Record extracts —
★ ★ ★ ★
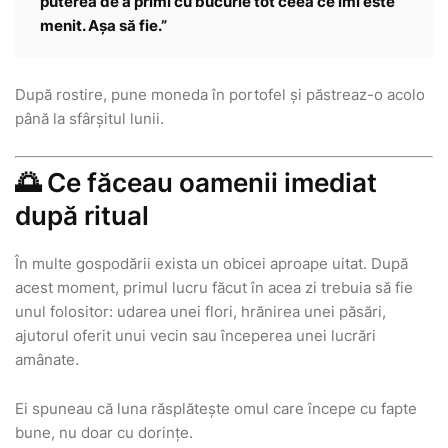
puterea de a primi cu bucurie tot ceea ce îmi este
menit. Așa să fie.”
După rostire, pune moneda în portofel și păstreaz-o acolo
până la sfârșitul lunii.
🌅 Ce făceau oamenii imediat
după ritual
În multe gospodării exista un obicei aproape uitat. După
acest moment, primul lucru făcut în acea zi trebuia să fie
unul folositor: udarea unei flori, hrănirea unei păsări,
ajutorul oferit unui vecin sau începerea unei lucrări
amânate.
Ei spuneau că luna răsplătește omul care începe cu fapte
bune, nu doar cu dorințe.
★ ★ ★ ★
Work order — Nothing should be returned except the lines from the one holding "făceau oamenii imediat" through the final line of the listing, exactly as they appear.

Exercise response —
🌅 Ce făceau oamenii imediat
după ritual
În multe gospodării exista un obicei aproape uitat. După
acest moment, primul lucru făcut în acea zi trebuia să fie
unul folositor: udarea unei flori, hrănirea unei păsări,
ajutorul oferit unui vecin sau începerea unei lucrări
amânate.
Ei spuneau că luna răsplătește omul care începe cu fapte
bune, nu doar cu dorințe.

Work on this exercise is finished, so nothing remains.